── Supplied records ──

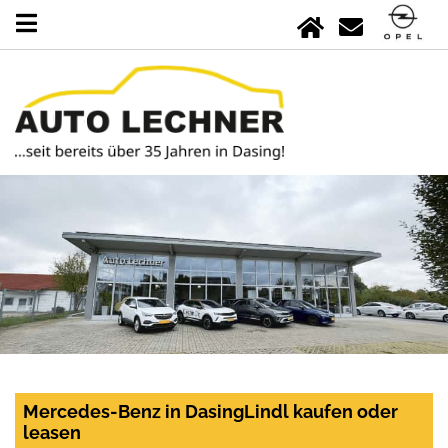
Mercedes-Benz in DasingLindl kaufen oder
leasen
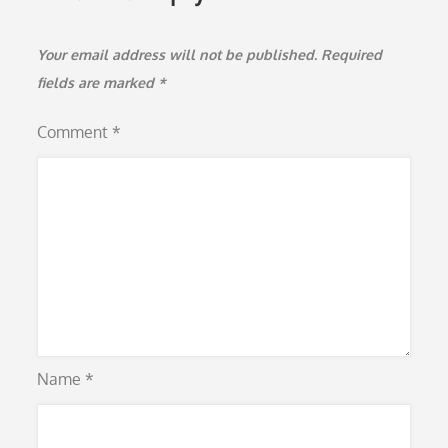
Your email address will not be published.
Required
fields are marked
*
Comment
*
Name
*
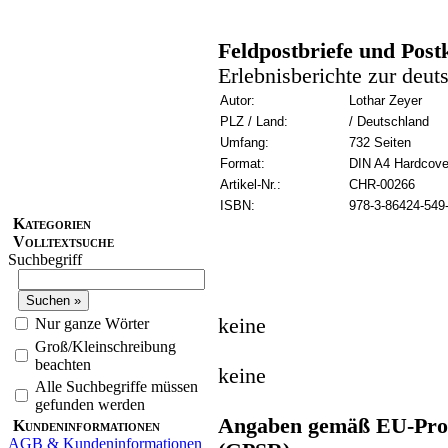
Feldpostbriefe und Post
Erlebnisberichte zur deut
Autor:
Lothar Zeyer
PLZ / Land:
/ Deutschland
Umfang:
732 Seiten
Format:
DIN A4 Hardcove
Artikel-Nr.:
CHR-00266
ISBN:
978-3-86424-549
Kategorien
Volltextsuche
Suchbegriff
keine
Nur ganze Wörter
Groß/Kleinschreibung
beachten
keine
Alle Suchbegriffe müssen
gefunden werden
Angaben gemäß EU-Prod
Kundeninformationen
AGB & Kundeninformationen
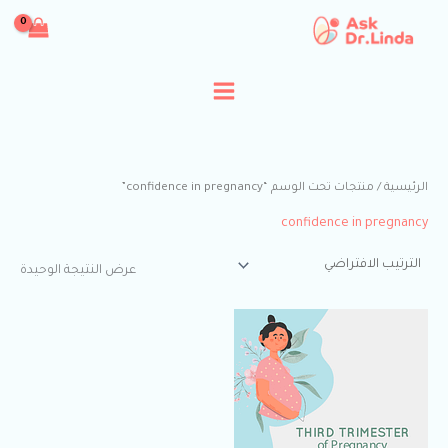
خطي
لى
لمحتوى
الرئيسية
/ منتجات تحت الوسم “confidence in pregnancy”
confidence in pregnancy
عرض النتيجة الوحيدة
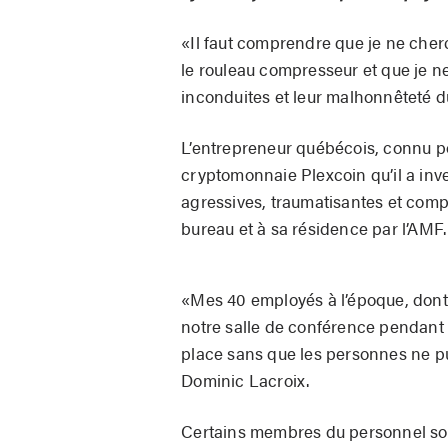
«Il faut comprendre que je ne cherch
le rouleau compresseur et que je ne
inconduites et leur malhonnêteté d
L’entrepreneur québécois, connu po
cryptomonnaie Plexcoin qu’il a in
agressives, traumatisantes et com
bureau et à sa résidence par l’AMF.
«Mes 40 employés à l’époque, dont 
notre salle de conférence pendant 
place sans que les personnes ne p
Dominic Lacroix.
Certains membres du personnel sort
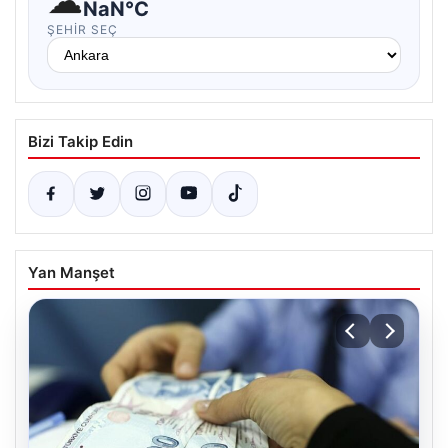
☁
NaN°C
ŞEHIR SEÇ
Bizi Takip Edin
Yan Manşet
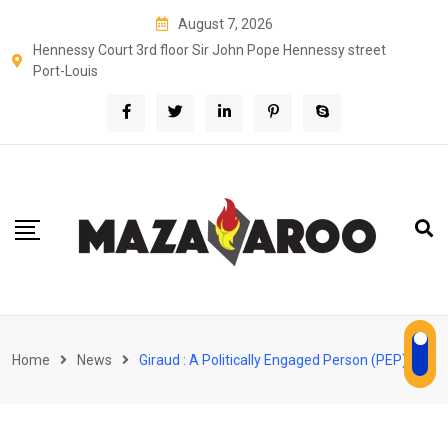
Skip
August 7, 2026
to
Hennessy Court 3rd floor Sir John Pope Hennessy street
content
Port-Louis
Home
News
Giraud : A Politically Engaged Person (PEP)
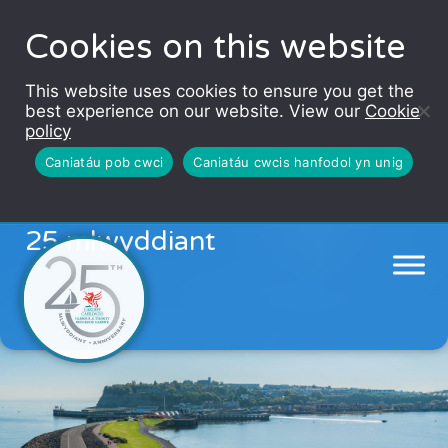
Cookies on this website
This website uses cookies to ensure you get the
best experience on our website. View our
Cookie
policy
Caniatáu pob cwci
Caniatáu cwcis hanfodol yn unig
Awdurdod Harbwr Caerdydd:
25 mlwyddiant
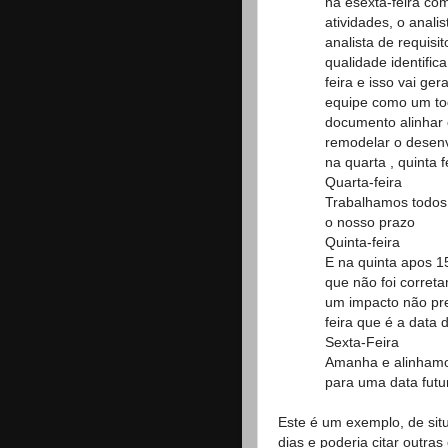
na esexta-feira c
atividades, o analis
analista de requis
qualidade identific
feira e isso vai ge
equipe como um tod
documento alinhar 
remodelar o desenv
na quarta , quinta 
Quarta-feira
Trabalhamos todos
o nosso prazo
Quinta-feira
E na quinta apos 1
que não foi corret
um impacto não pre
feira que é a data 
Sexta-Feira
Amanha e alinhamos
para uma data futur
Este é um exemplo, de sit
dias e poderia citar outra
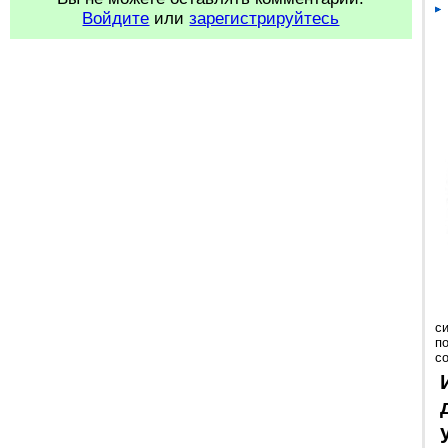
Войдите
или
зарегистрируйтесь
с
п
с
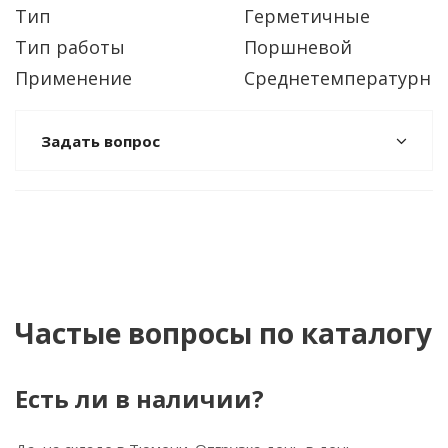
Тип
Герметичные
Тип работы
Поршневой
Применение
Среднетемпературны
Задать вопрос
Частые вопросы по каталогу
Есть ли в наличии?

───

### Description of the task
Transcribe, word for word, every line from the one containing "Среднетемпературны" through the final line of the entries, and nothing else.

### Expected output
Среднетемпературны
Задать вопрос
Частые вопросы по каталогу
Есть ли в наличии?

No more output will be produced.